In [1]:
# Useful starting lines
import numpy as np
from proj1_helpers import *
from cross_validation import *
from helpers import *
from implementations import *

%load_ext autoreload
%autoreload 2

# Define seed for train/test random splitting
seed = 10

## Load the training data into feature matrix, class labels, and event ids:

In [2]:
DATA_TRAIN_PATH = 'data/train.csv' # TODO: download train data and supply path here 
DATA_TEST_PATH = 'data/test.csv' # TODO: download train data and supply path here

We load the training data into our y (labels), tX (input matrix) and ids (indexes)

In [3]:
y, tX, ids = load_csv_data(DATA_TRAIN_PATH)

## Gradient descent

In [4]:
k_fold = 10

# Split data in k-fold
k_indices = build_k_indices(y, k_fold, seed)

# Model parameters
gamma = 0.01
max_iters = 500

accs_train = []
accs_test = []

for k in range(k_fold):
    acc_train, acc_test = cross_validation(y, tX, k_indices, k, least_squares_gd, initial_w=None, max_iters=max_iters, gamma=gamma)
    accs_train.append(acc_train)
    accs_test.append(acc_test)
    
for i in range(len(accs_train)):
    print("%d - Training accuracy: %f / Test accuracy : %f" % (i, accs_train[i], accs_test[i]))
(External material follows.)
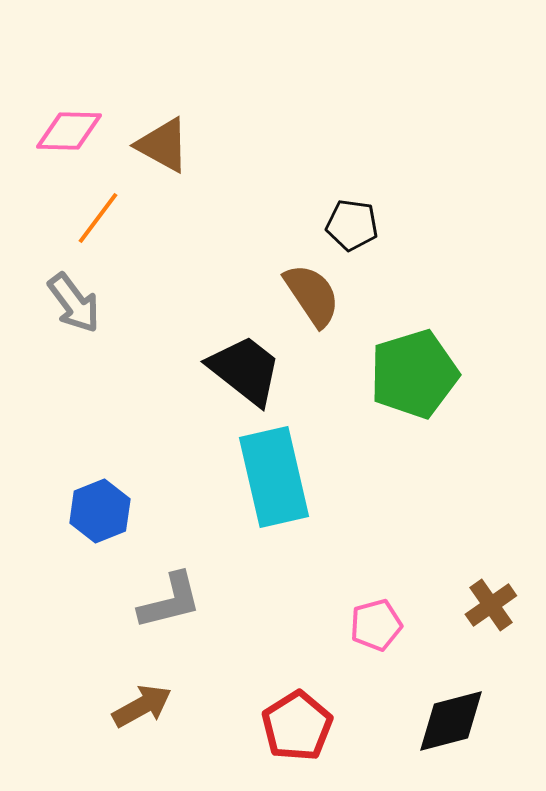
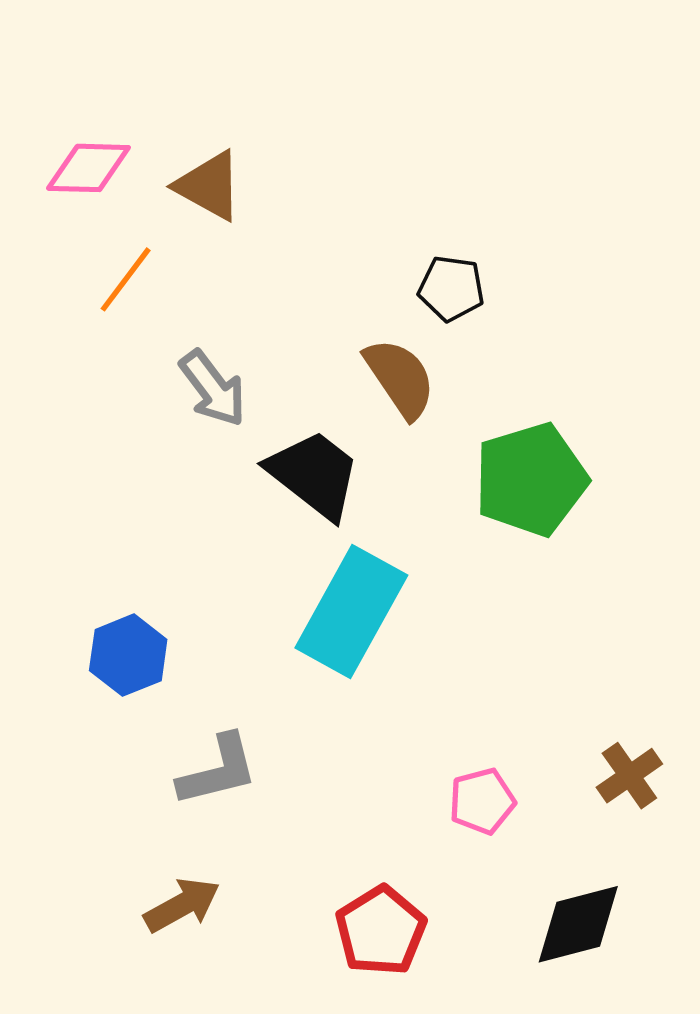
gray arrow: (74, 303) -> (213, 388), moved
cyan rectangle: (274, 477) -> (351, 611), turned 42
print("\nAverage test accuracy: %f" % np.mean(accs_test))
print("Variance test accuracy: %f" % np.var(accs_test))
print("Min test accuracy: %f" % np.min(accs_test))
print("Max test accuracy: %f" % np.max(accs_test))

0 - Training accuracy: 0.762916 / Test accuracy : 0.764600
1 - Training accuracy: 0.764182 / Test accuracy : 0.758680
2 - Training accuracy: 0.763200 / Test accuracy : 0.767200
3 - Training accuracy: 0.763733 / Test accuracy : 0.761080
4 - Training accuracy: 0.763133 / Test accuracy : 0.764400
5 - Training accuracy: 0.763449 / Test accuracy : 0.761720
6 - Training accuracy: 0.763062 / Test accuracy : 0.760840
7 - Training accuracy: 0.763262 / Test accuracy : 0.765520
8 - Training accuracy: 0.762427 / Test accuracy : 0.765280
9 - Training accuracy: 0.763173 / Test accuracy : 0.762360

Average test accuracy: 0.763168
Variance test accuracy: 0.000006
Min test accuracy: 0.758680
Max test accuracy: 0.767200


## Stochastic gradient descent

In [5]:
k_fold = 10
gamma = 0.01
max_iters = 100

# Split data in k-fold
k_indices = build_k_indices(y, k_fold, seed)

accs_train = []
accs_test = []

for k in range(k_fold):
    acc_train, acc_test = cross_validation(y, tX, k_indices, k, least_squares_sgd, initial_w=None, max_iters=max_iters, gamma=gamma)
    accs_train.append(acc_train)
    accs_test.append(acc_test)
    
for i in range(len(accs_train)):
    print("%d - Training accuracy: %f / Test accuracy : %f" % (i, accs_train[i], accs_test[i]))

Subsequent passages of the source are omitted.